S. Jeuring1,2, T. Van den Heuvel1,2, M. Zeegers3,4, W. Hameeteman1, M. Romberg-Camps5, L. Oostenbrug6, A. Masclee1,2, D. Jonkers1,2, M. Pierik1,2, 1Maastricht University Medical Center+, Internal Medicine - Division Gastroenterology-Hepatology, Maastricht, Netherlands, 2Maastricht University Medical Center+, NUTRIM, School for Nutrition, Toxicology and Metabolism, Maastricht, Netherlands, 3University of Birmingham, Epidemiology and Public Health, Birmingham, United Kingdom, 4Maastricht University Medical Center+, Complex Genetics, Cluster of Genetics and Cell Biology, Maastricht, Netherlands, 5ORBIS Medical Centre, Gastroenterology and Hepatology, Sittard, Netherlands, 6Atrium Medical Center, Internal Medicine and Gastroenterology, Heerlen, Netherlands

Background

Population ageing is a worldwide demographic phenomenon. Since the incidence of ulcerative colitis (UC) is increasing, elderly-onset UC will become more prevalent in the near future. It is unclear whether elderly-onset UC is a different phenotypic subgroup, requiring different treatment strategies. Information on disease course and treatment response of elderly-onset UC patients is scarce and conflicting, and often derived from small, selected UC populations. Therefore, we aimed to compare disease course and treatment response between adult- and elderly-onset UC in our population-based IBD-SL cohort.

Methods

Since 1991, incident IBD cases in the South-Limburg (SL) area, The Netherlands, are included in our population-based IBD-SL cohort. The natural disease course was compared between adult-onset UC (i.e. <60 years of age at diagnosis) and elderly-onset UC (i.e. ≥60 years of age at diagnosis) in terms of progression of disease extent, use of immunosuppressive or anti-TNFα agents, hospitalisation and colectomy. Also long-term response to immunosuppressive and anti-TNFα treatment was assessed. Data were analysed with a Kaplan–Meier survival curve, and hazard ratios (HR) of age at diagnosis were calculated using a Cox regression model, while correcting for confounders.

Results

In total, 373 UC patients with elderly-onset (EO) and 1288 with adult-onset (AO) were included. Median follow-up was 7.1 years (IQR 3.7–13.5) and 9.0 years (IQR 4.6–15.2), respectively. The proportion of elderly in newly-diagnosed UC patients increased over time (9.2% to 17.4%, r2 = 0.51, p < 0.01). In elderly, more left-sided disease (56.7% vs. 45.3%, p < 0.01) and less rectal disease (26.3% vs. 36.4%, p < 0.01) were observed at diagnosis.
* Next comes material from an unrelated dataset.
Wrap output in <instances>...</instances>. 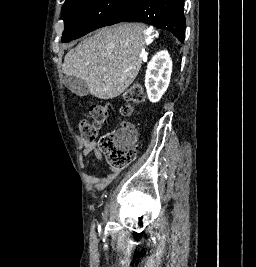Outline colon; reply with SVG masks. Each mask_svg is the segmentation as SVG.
Returning a JSON list of instances; mask_svg holds the SVG:
<instances>
[{"label":"colon","mask_w":256,"mask_h":267,"mask_svg":"<svg viewBox=\"0 0 256 267\" xmlns=\"http://www.w3.org/2000/svg\"><path fill=\"white\" fill-rule=\"evenodd\" d=\"M125 104L120 114L128 117L133 114V104H141L144 98L142 84L134 83L124 93ZM110 114L108 104H99L89 108L87 118L79 123V133L85 140L93 139L107 121ZM139 135L131 124H123L117 132L104 135L99 141V148L104 153L108 164L112 167H125L132 163L136 156Z\"/></svg>","instance_id":"5ec220e1"}]
</instances>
The risk of hospitalisation was higher in EO patients (HR 1.38; 95% CI 1.10–1.73), while the risk of more hospitalisations (HR 1.10; 95% CI 0.75–1.60), the risk of colectomy (HR 0.96; 95% CI 0.61–1.51), and the risk of progression of disease extent (HR 1.00; 95% CI 0.74–1.35) did not differ between groups. EO patients were less likely to receive immunosuppressive (HR 0.66; 95% CI 0.50–0.87) or anti-TNFα treatment (HR 0.42; 95% CI 0.25–0.72) (Figure).
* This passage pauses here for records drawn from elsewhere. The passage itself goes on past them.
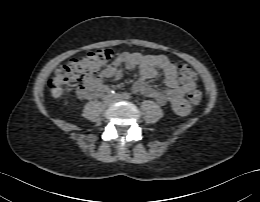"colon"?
Returning <instances> with one entry per match:
<instances>
[{
	"instance_id": "1",
	"label": "colon",
	"mask_w": 260,
	"mask_h": 202,
	"mask_svg": "<svg viewBox=\"0 0 260 202\" xmlns=\"http://www.w3.org/2000/svg\"><path fill=\"white\" fill-rule=\"evenodd\" d=\"M112 58L109 49H100L89 53L85 57L76 59L69 64L60 67L56 75L51 79V87H78L85 83L95 73L102 70ZM179 75L183 82H193L196 73L188 65L179 66ZM201 92L193 90L189 94V99L193 104H198L201 100Z\"/></svg>"
}]
</instances>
Risk of treatment failure was comparable (HR 1.10; 95% CI 0.69–1.74 and HR 1.38; 95% CI 0.58–3.24, respectively) between groups.

 

Conclusion

In this population-based UC cohort, elderly-onset UC behaved differently compared to adult-onset UC, reflected by a reduced use of immunosuppressive and anti-TNFα treatment, without consequent increased need for multiple hospitalisations or colectomy.